The first recipe that I tried was for Celeriac/Apple slaw.   This consisted of julienned pieces of Granny Smith apple and celeriac root in a mayonnaise dressing.    The original recipe did not include the pepper flakes, but the dish looked a little boring without a little more color.   Also it add a spark of flavor to an otherwise neutral  dish.

On the day that I made it, the celeriac was very “woody” and I almost threw it out.   I did wait until the next day and it was somewhat more crunchy than “woody”, so the root must have absorbed some moisture from the mayonnaise.   The flavor wasn’t bad, but this definitely was a “prepare ahead” dish.   I think I might have enjoyed it more in a vinaigrette made with apple cider vinegar

Recipe 5: Celeriac Pasta with Puttanesca Sauce
Serves 4

1 lb. / 500g celeriac

1. Slice off the knobby exterior of the celeriac – this may leave you with only ¾ of the original vegetable. Slice the root into half-inch (1.25cm) sections. Using a mandoline slicer, run the celeriac slices lengthwise to create ribbons. I recommend a 1mm thickness.
2. Place celeriac ribbons in a large bowl and toss with a squeeze of fresh lemon juice to prevent browning. Set aside until ready to use.

Puttanesca Sauce
¼ cup /60ml high-quality olive oil
2 small red onions, finely diced
5 cloves garlic, minced
1-2 tsp. crushed chili flakes (more or less according to taste)
2 cans (14oz/400g) organic crushed tomatoes
3 Tbsp. capers, plus more for garnish
5 oz. /150g high-quality black olives / 1 cup (purchase them with pits. I like Kalamata olives best), plus more for garnish
1 tsp. balsamic vinegar
a couple pinches of salt, to taste
caper berries for garnish (optional)
flat-leaf parsley for garnish

1.  In a medium saucepan, heat the olive oil on low heat. Add the crushed chili flakes and let steep as the oil warms up. When the oil is hot add the garlic and let fry gently for 1-2 minutes, then add the onion and cook until translucent, 5 minutes or so. Watch that the oil doesn’t get too hot – use a thermometer if needed and remove it from the burner if necessary (olive burns around 320°F / 160°C).
2. While the onions are cooking, pit the olives by lining several up on a cutting board and smashing them with the flat side of a knife blade. The pits are now easily removed. Roughly chop once or twice.
3. Add the remaining ingredients to the oil, stir well, and cover to simmer for as long as you have (minimum 10 minutes). If the sauce becomes too thick, add a little water until the desired consistency is reached.
4. Place desired servings of celeriac pasta in each bowl. Serve with the hot sauce on top, and garnish with a few extra olives, capers and caper berries. Drizzle with olive oil and chopped parsley.
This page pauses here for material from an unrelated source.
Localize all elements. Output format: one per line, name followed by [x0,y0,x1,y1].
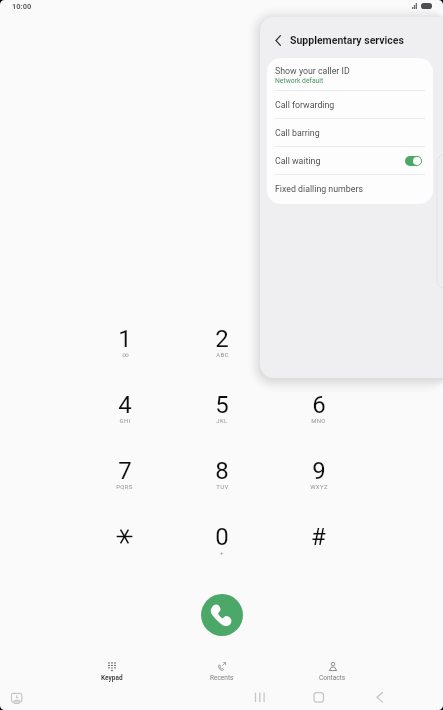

Enjoy.


Puttanesca means “Italian ladies of the night” and this dish was reportedly used to entice men to come to visit the ladies.   Despite its disreputable name, however, I must admit that it was a very tasty tomato sauce and I will make it again.

The Celeriac “pasta” , on the other hand, was not a success.   As I struggled to shave the root with the vegetable peeler I came perilously close to skinning the knuckles of my non-dominant hand.   The best I could do was “celeriac chips”   I quickly decided to switch to normal pasta.
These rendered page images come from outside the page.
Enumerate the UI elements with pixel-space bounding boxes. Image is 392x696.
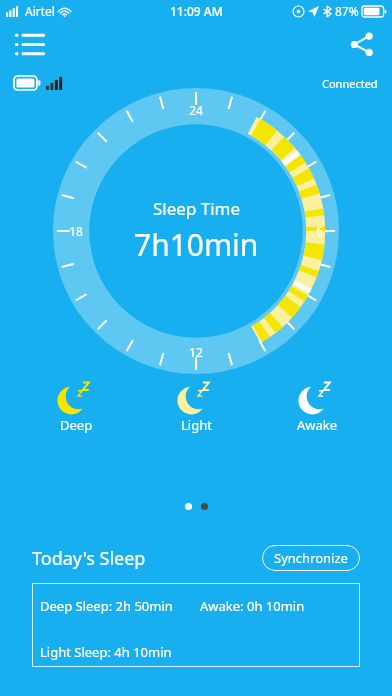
staticText: Deep — [60, 416, 93, 434]
button[interactable]: Awake — [272, 382, 362, 434]
staticText: 11:09 AM — [170, 3, 223, 19]
staticText: 6 — [316, 223, 323, 239]
button[interactable]: Menu — [8, 22, 52, 66]
button[interactable]: Synchronize — [262, 545, 360, 571]
staticText: Connected — [322, 76, 378, 91]
staticText: Light Sleep: 4h 10min — [40, 643, 172, 661]
staticText: Deep Sleep: 2h 50min — [40, 597, 200, 615]
staticText: 12 — [189, 344, 203, 360]
staticText: Awake — [297, 416, 338, 434]
staticText: Awake: 0h 10min — [200, 597, 360, 615]
button[interactable]: Light — [151, 382, 241, 434]
button[interactable]: Share — [340, 22, 384, 66]
staticText: 18 — [69, 223, 83, 239]
staticText: Light — [181, 416, 212, 434]
staticText: 7h10min — [134, 224, 259, 265]
staticText: Synchronize — [274, 549, 348, 567]
staticText: 87% — [335, 3, 359, 19]
staticText: Sleep Time — [153, 197, 241, 220]
staticText: Airtel — [25, 3, 55, 19]
button[interactable]: Deep — [31, 382, 121, 434]
staticText: Today's Sleep — [32, 546, 146, 571]
staticText: 24 — [189, 102, 203, 118]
Recipe 6: Smashed Celeriac Root

The third dish will be mashed celeriac with potatoes.   I haven’t made this dish yet but it appears to be prepared much the same way as regular mashed potatoes.   I think I will soak it over night before cooking, however, since moisture seems to temper its texture.

Home Assignment 2

I had never purchased fresh artichokes before because they just look intimidating and I really had no idea how to prepare them or eat them.  So, for this week’s assignment I started by going to the internet to read about artichokes.  First I read about their history. Apparently they are mentioned as a garden plant by Homer in the 8th century BC!  Then I discovered that almost all the artichokes sold in the United States come from California. I spent some time searching for artichoke recipes but I had to go back to the internet to read more about the parts of an artichoke before I could understand the recipe directions. IMG_1457

I wanted to cook fresh artichokes so I ended up just steaming them over a poaching liquid of water, chicken broth and lemon rinds. Then I cut off the petals and made some lemon garlic aioli sauce for a dip. It was a messy appetizer to eat but it was actually quite good.
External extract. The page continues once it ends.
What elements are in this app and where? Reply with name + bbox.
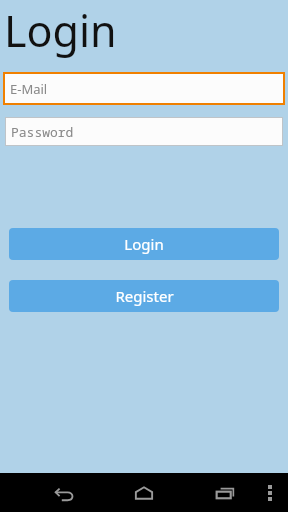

Like many people I would like to try to eat more greens and salads.  So the second type of produce that I purchased this week was romaine lettuce.  I love Caesar salad and I usually buy bottled Caesar salad dressing but this week I made Caesar dressing from scratch.  I started by cutting a loaf of bread into cubes to making croutons.IMG_1400

Then I made the dressing.  I had to poke the ends of 4 raw eggs with a needle and place the eggs in boiling water for 90 seconds.  IMG_1401

Then I cracked the eggs and spooned out the semi cooked egg and whisked it together with olive oil, lemon juice, and minced anchovies. The result was a dressing that was so much better than any “gourmet” dressing that I could ever buy at the grocery store.  While the Caesar dressing was a little bit difficult to make I experimented with a few other vinaigrette dressings  this week and discovered that they were all fairly easy to make and amazingly good.  I might just quit buying store bought salad dressings!


Adventures with Kohlrabi

For this assignment, I grabbed some Kohlrabi from Hy-Vee because I had never used it and knew nothing about it.  I searched for recipes, and decided to make Kohlrabi “fries”, a Kohlrabi slaw to go on top of grilled chicken sausages, and a kohlrabi honey crisp apple salad.  I was pleasantly surprised with how all of them turned out, particularly the salad.  I will definitely keep that one in the rotation.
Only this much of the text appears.